In one of the projects developed in my firm we had encoding set on almost all the files to Something like CodeBase 1252 which supports only the limited set of characters.

There was a problem with Swedish characters “ö,ä,å” and also especially pound currency character which was used in one of the regular expression in the app. With my operating system, configured with the English culture settings using CodeBase 1250, those characters where changed and there were couple of runtime errors. We had to change the encoding to UTF8 that’s one of the solutions. UTF8 has a bigger character set.
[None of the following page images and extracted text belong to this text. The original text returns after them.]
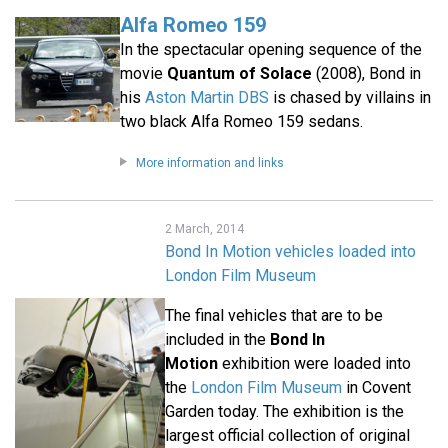
Alfa Romeo 159
In the spectacular opening sequence of the
movie
Quantum of Solace
(2008), Bond in
his
Aston Martin DBS
is chased by villains in
two black Alfa Romeo 159 sedans.
More information and links
2 March, 2014
Bond In Motion vehicles loaded into
London Film Museum
The final vehicles that are to be
included in the
Bond In
Motion
exhibition were loaded into
the
London Film Museum
in Covent
Garden today. The exhibition is the
largest official collection of original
There is an option in Visual Studio File –> Advanced Save Options that can be used to change encoding but it’s only usable for scenarios with one file. In this situation I had to change couple thousand of files. To fix this problem I have found a nice solution that uses PowerShell .

Script:

function ChangeEncoding ($baseDirectory)
{
        $allFiles = Get-ChildItem $baseDirectory -include *.aspx,*.ascx -recurse 
               | where-object { -not $_.PSIsContainer}
        foreach( $file in $allFiles){
            $fileContent = get-content $file.FullName -force
            $fileContent | set-content -encoding utf8  $file.FullName -force
         }
}
ChangeEncoding("BaseDirectoryPath")

This script iterates through all the files in directories and their directories and rewrites them with correct encoding. It’s not the best solution but it works.

Little Explanation:

Get-ChildItem $baseDirectory -include .aspx,.ascx –recurse

Gets all the files with specified extensions  (aspx and ascx) , recurse option enables search through all the files in directories and subdirectories

where-object { -not $_.PSIsContainer}

Used to exclude directories from the files list.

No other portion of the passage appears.